Mine will most likely be on as much as possible. 

I am setting it up Friday.


----------



## Punk

Well if it is on all the time, I'll be on it most of the time when I'm online...


----------



## lunchboxx

Hey, ill join, im already in the community. Ill add the tag.


----------



## Punk

Alright 

Welcome to the clan!
What's your online name?


----------



## Trizoy

So how about we try to setup a single night to play a few hrs? Then post it and get a few to show up?


----------



## massahwahl

Im a counterstrike noob (Its downloading as we speak ) but I would like to join the clan, maybe someone would be availale to take me around a couple maps and show me the ropes? I played War Rock for a long time and I imagine CS:S is a HUGE step up from that. Thanks! Lemme know if its ok that I join!


----------



## g4m3rof1337

I can probably get around 10 people on the server.


----------



## 4NGU$

could someone catch me up on any goings on about the sever/clan since i have been really busy with collage work and my photography and such


----------



## massahwahl

I dont know if it helps, but im going to convert my laptop into a server and would be willing to open a counterstrike server?


----------



## 4NGU$

im sure it would help 

but like i say im not up to date so if any one else could tell you 
it would probably hold more weight lol 


how do you convert a pc into a sever ? 

as i now have 3 pc's and 2 laptops there all crap tho tbh


----------



## massahwahl

Ive never done it but from what Ive been told you can download programs that will basically do it for you. the one I heard is called apache. Might want to check that out!


----------



## g4m3rof1337

You'll need decent internet speeds, for hosting and playing. 

My server will be on as much as possible, mainly 24/7 or when I am sleeping, I'll add the CF information, and the information will be on my LAN site, which I am advertising. 


So. 

I am looking for admins though.
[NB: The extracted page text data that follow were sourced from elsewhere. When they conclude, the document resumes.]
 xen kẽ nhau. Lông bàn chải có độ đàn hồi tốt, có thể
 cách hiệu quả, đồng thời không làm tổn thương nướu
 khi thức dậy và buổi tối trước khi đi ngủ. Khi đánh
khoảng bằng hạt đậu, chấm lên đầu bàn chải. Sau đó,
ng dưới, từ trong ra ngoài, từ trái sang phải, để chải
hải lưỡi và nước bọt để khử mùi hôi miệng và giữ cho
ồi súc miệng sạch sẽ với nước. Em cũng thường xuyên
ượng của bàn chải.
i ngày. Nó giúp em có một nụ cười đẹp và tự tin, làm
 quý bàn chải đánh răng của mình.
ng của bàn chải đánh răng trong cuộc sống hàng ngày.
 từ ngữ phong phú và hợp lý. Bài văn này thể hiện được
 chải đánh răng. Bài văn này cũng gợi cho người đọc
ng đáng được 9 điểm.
They'll be in an admin skin.


----------



## pokemon87654

what is the Ip of the server that your getting up, let me know and ill play in there


----------



## g4m3rof1337

Some good news.
I have two internet connections, both roughly the same speeds. 

Ones 5mb down - around 600 or so up.

The other is, 6mb down - 768k up. 


I was thinking of hosting the server on the first set, and playing on the second.


I am in an apartment, my apartment only has one internet connection, and its the second one. 


And yes, I was given access to use the first one. 

I got the server 'up' then shut down, due to firewall issues. I'll mess around with it tomorrow, and this weekend.


----------



## massahwahl

Oh my God...

Counter Strike is freaking unbelievable...

Im in love

I dont know how you add people, but if you guys want to add me, my name is Ukulele Ninja in game.


----------



## g4m3rof1337

I am going to try to temporarily set it up tonight.


----------



## Rambo

What games do you play?

Some of the games I have are UT2004, Team Fortress 2, Half Life 2...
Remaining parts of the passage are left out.